Module google/‌imagenet/‌mobilenet_v2_050_96/‌classification/1

Imagenet (ILSVRC-2012-CLS) classification with MobileNet V2 (depth multiplier 0.50).

Module URL: https://tfhub.dev/google/imagenet/mobilenet_v2_050_96/classification/1

Overview

MobileNet V2 is a family of neural network architectures for efficient on-device image classification and related tasks, originally published by

Mobilenets come in various sizes controlled by a multiplier for the depth (number of features) in the convolutional layers. They can also be trained for various sizes of input images to control inference speed.

This TF-Hub module uses the TF-Slim implementation of mobilenet_v2 with a depth multiplier of 0.5 and an input size of 96x96 pixels. This implementation of Mobilenet V2 rounds feature depths to multiples of 8 (an optimization not described in the paper). Depth multipliers less than 1.0 are not applied to the last convolutional layer (from which the module takes the image feature vector).

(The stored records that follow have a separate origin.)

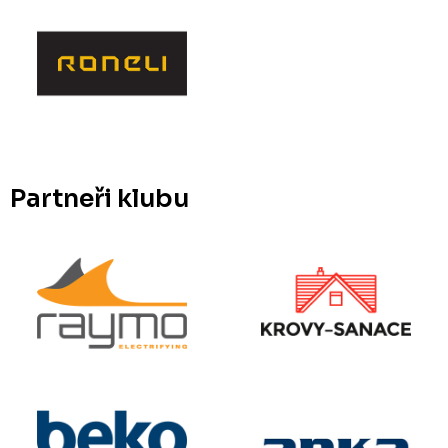
Partneři klubu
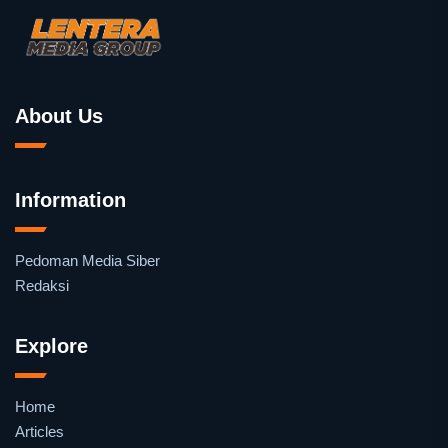
About Us
Information
Pedoman Media Siber
Redaksi
Explore
Home
Articles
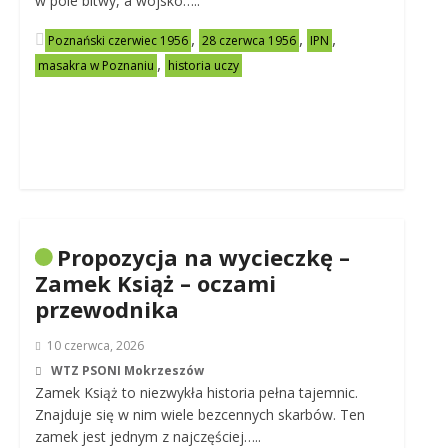
w pole bitwy, a wojsko…..
,
,
,
Poznański czerwiec 1956
28 czerwca 1956
IPN
,
masakra w Poznaniu
historia uczy
Propozycja na wycieczkę –
Zamek Książ – oczami
przewodnika
10 czerwca, 2026
WTZ PSONI Mokrzeszów
Zamek Książ to niezwykła historia pełna tajemnic.
Znajduje się w nim wiele bezcennych skarbów. Ten
zamek jest jednym z najczęściej…..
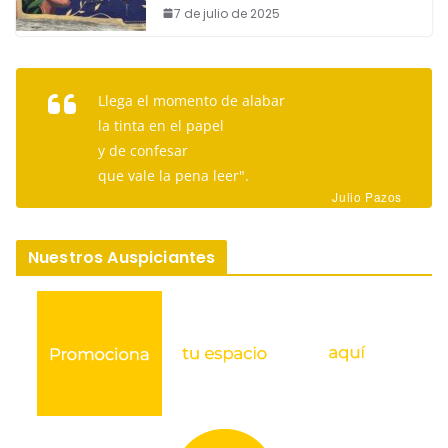
7 de julio de 2025
Llega el momento de alabar
la tinta en el papel
y de confesar
que vale la pena leer".
Julio Pazos
Nuestros Auspiciantes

The module contains a trained instance of the network, packaged to do the image classification that the network was trained on. If you merely want to transform images into feature vectors, use module google/imagenet/mobilenet_v2_050_96/feature_vector/1 instead, and save the space occupied by the classification layer.

Training

The checkpoint exported into this module was mobilenet_v2_0.5_96/mobilenet_v2_0.5_96.ckpt downloaded from MobileNet V2 pre-trained models. Its weights were originally obtained by training on the ILSVRC-2012-CLS dataset for image classification ("Imagenet").

Usage

This module implements the common signature for image classification. It can be used like

module = hub.Module("https://tfhub.dev/google/imagenet/mobilenet_v2_050_96/classification/1")
height, width = hub.get_expected_image_size(module)
images = ...  # A batch of images with shape [batch_size, height, width, 3].
logits = module(images)  # Logits with shape [batch_size, num_classes].

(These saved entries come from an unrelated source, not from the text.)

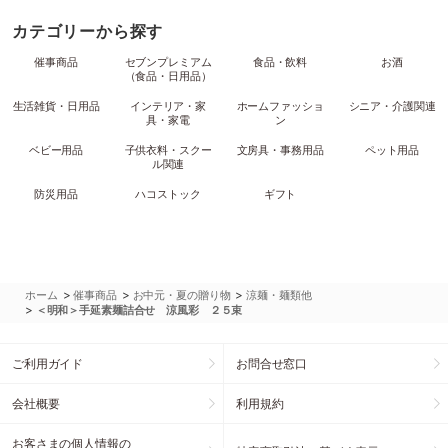
カテゴリーから探す
催事商品
セブンプレミアム
食品・飲料
お酒
（食品・日用品）
生活雑貨・日用品
インテリア・家
ホームファッショ
シニア・介護関連
具・家電
ン
ベビー用品
子供衣料・スクー
文房具・事務用品
ペット用品
ル関連
防災用品
ハコストック
ギフト
>
>
>
ホーム
催事商品
お中元・夏の贈り物
涼麺・麺類他
>
＜明和＞手延素麺詰合せ 涼風彩 ２５束
ご利用ガイド
お問合せ窓口
会社概要
利用規約
お客さまの個人情報の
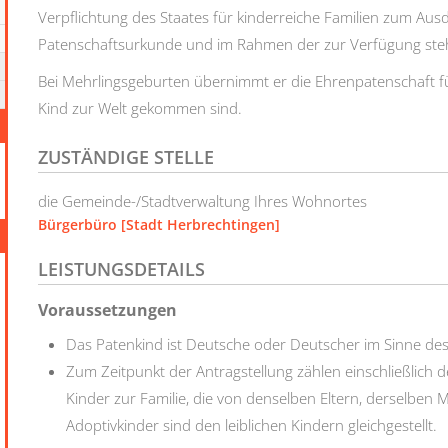
Verpflichtung des Staates für kinderreiche Familien zum Ausd
Patenschaftsurkunde und im Rahmen der zur Verfügung steh
Bei Mehrlingsgeburten übernimmt er die Ehrenpatenschaft fü
Kind zur Welt gekommen sind.
ZUSTÄNDIGE STELLE
die Gemeinde-/Stadtverwaltung Ihres Wohnortes
Bürgerbüro [Stadt Herbrechtingen]
LEISTUNGSDETAILS
Voraussetzungen
Das Patenkind ist Deutsche oder Deutscher im Sinne des
Zum Zeitpunkt der Antragstellung zählen einschließlich
Kinder zur Familie, die von denselben Eltern, derselbe
Adoptivkinder sind den leiblichen Kindern gleichgestellt.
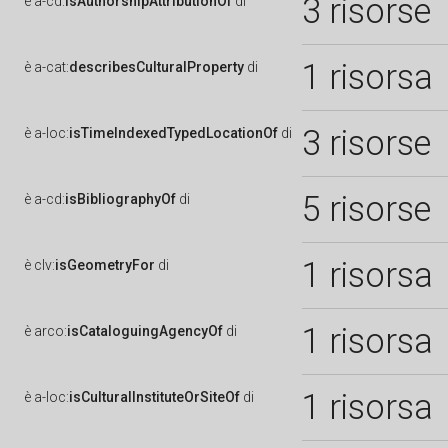
3 risorse
è
a-cd:
isAuthorshipAttributionOf
di
1 risorsa
è
a-cat:
describesCulturalProperty
di
3 risorse
è
a-loc:
isTimeIndexedTypedLocationOf
di
5 risorse
è
a-cd:
isBibliographyOf
di
1 risorsa
è
clv:
isGeometryFor
di
1 risorsa
è
arco:
isCataloguingAgencyOf
di
1 risorsa
è
a-loc:
isCulturalInstituteOrSiteOf
di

...or using the signature name image_classification. The indices into logits are the num_classes = 1001 classes of the classification from the original training (see above).

This module can also be used to compute image feature vectors, using the signature name image_feature_vector.

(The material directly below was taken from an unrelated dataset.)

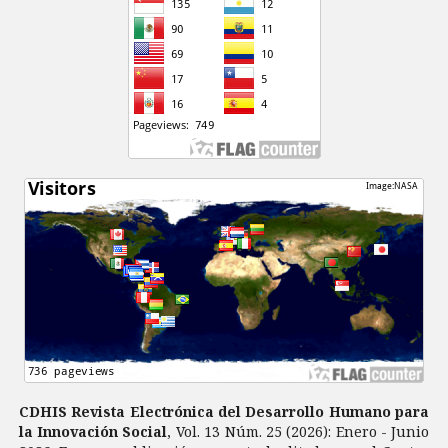
CDHIS Revista Electrónica del Desarrollo Humano para
la Innovación Social
, Vol. 13 Núm. 25 (2026): Enero - Junio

For this module, the size of the input image is fixed to height x width = 96 x 96 pixels. The input images are expected to have color values in the range [0,1], following the common image input conventions.

Fine-tuning

In principle, consumers of this module can fine-tune it. However, fine-tuning through a large classification might be prone to overfit.

Fine-tuning requires importing the graph version with tag set {"train"} in order to operate batch normalization in training mode.